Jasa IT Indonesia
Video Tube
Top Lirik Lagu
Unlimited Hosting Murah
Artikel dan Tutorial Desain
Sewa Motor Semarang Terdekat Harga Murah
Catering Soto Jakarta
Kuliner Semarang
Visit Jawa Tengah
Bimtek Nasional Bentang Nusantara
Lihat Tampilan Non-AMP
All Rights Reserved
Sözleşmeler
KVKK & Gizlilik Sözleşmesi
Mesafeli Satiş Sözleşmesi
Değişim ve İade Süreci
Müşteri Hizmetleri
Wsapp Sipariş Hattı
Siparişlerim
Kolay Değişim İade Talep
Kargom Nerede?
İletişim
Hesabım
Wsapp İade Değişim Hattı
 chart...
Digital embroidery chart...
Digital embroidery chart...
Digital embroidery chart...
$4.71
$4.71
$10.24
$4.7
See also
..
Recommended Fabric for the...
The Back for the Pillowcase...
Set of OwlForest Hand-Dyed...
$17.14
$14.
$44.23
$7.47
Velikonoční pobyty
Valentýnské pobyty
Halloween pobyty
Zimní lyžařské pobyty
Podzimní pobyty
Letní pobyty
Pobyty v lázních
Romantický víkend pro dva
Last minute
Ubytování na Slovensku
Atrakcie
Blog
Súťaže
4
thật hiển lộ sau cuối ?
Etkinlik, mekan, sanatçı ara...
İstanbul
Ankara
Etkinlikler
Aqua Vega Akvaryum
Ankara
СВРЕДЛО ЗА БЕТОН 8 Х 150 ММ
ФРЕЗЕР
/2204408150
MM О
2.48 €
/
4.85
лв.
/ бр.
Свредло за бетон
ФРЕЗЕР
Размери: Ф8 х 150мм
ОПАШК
◆ ◆ ◆ ◆ ◆ ◆ ◆
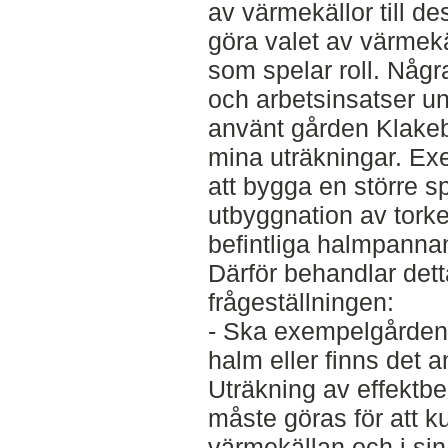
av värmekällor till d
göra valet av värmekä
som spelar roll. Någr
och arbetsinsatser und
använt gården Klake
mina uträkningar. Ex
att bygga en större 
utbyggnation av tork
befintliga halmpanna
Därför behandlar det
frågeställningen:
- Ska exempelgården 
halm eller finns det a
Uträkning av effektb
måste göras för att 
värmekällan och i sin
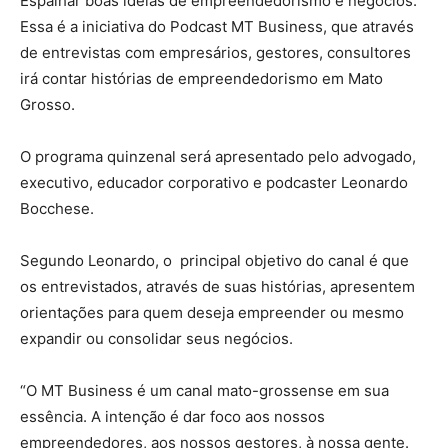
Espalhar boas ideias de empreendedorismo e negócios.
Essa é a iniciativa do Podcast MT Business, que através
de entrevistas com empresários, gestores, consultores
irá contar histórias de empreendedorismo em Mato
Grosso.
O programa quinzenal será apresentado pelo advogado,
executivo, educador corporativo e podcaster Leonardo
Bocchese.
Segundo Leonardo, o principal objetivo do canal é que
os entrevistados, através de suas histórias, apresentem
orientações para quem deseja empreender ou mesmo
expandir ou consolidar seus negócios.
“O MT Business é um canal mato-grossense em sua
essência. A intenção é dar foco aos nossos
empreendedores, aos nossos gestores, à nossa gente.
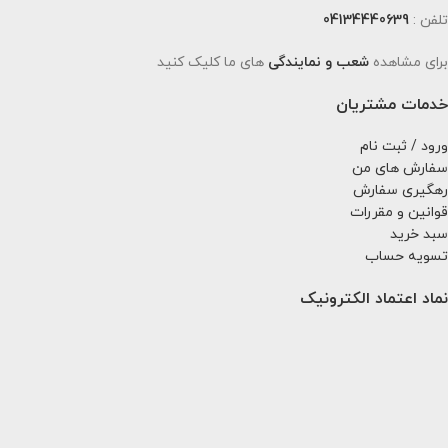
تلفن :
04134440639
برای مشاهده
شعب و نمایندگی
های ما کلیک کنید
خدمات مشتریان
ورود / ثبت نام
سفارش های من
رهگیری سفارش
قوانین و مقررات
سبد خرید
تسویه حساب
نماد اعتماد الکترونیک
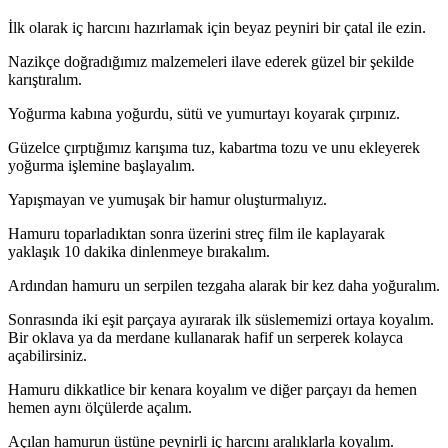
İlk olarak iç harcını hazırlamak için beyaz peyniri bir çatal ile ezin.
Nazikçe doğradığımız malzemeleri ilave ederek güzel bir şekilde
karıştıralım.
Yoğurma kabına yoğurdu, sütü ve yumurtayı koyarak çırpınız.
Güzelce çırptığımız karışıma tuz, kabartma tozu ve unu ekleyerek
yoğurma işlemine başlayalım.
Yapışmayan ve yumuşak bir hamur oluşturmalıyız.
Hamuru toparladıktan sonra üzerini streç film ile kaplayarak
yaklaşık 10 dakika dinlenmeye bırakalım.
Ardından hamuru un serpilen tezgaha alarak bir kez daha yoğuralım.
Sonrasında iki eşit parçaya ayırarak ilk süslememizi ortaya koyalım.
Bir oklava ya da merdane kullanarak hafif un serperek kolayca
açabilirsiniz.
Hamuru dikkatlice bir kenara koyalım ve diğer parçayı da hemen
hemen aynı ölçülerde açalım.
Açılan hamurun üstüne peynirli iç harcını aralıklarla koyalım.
◆ ◆ ◆ ◆ ◆ ◆ ◆
» **ACTIVITY**: Restate word for word the lines of the data above that begin at the line with "- Ska exempelgården" and end at the line with "os entrevistados, através", keeping both ends and dropping every picture.

» **OUTPUT FOR THIS EXERCISE**:
- Ska exempelgården 
halm eller finns det a
Uträkning av effektb
måste göras för att 
värmekällan och i sin
Espalhar boas ideias de empreendedorismo e negócios.
Essa é a iniciativa do Podcast MT Business, que através
de entrevistas com empresários, gestores, consultores
irá contar histórias de empreendedorismo em Mato
Grosso.
O programa quinzenal será apresentado pelo advogado,
executivo, educador corporativo e podcaster Leonardo
Bocchese.
Segundo Leonardo, o principal objetivo do canal é que
os entrevistados, através de suas histórias, apresentem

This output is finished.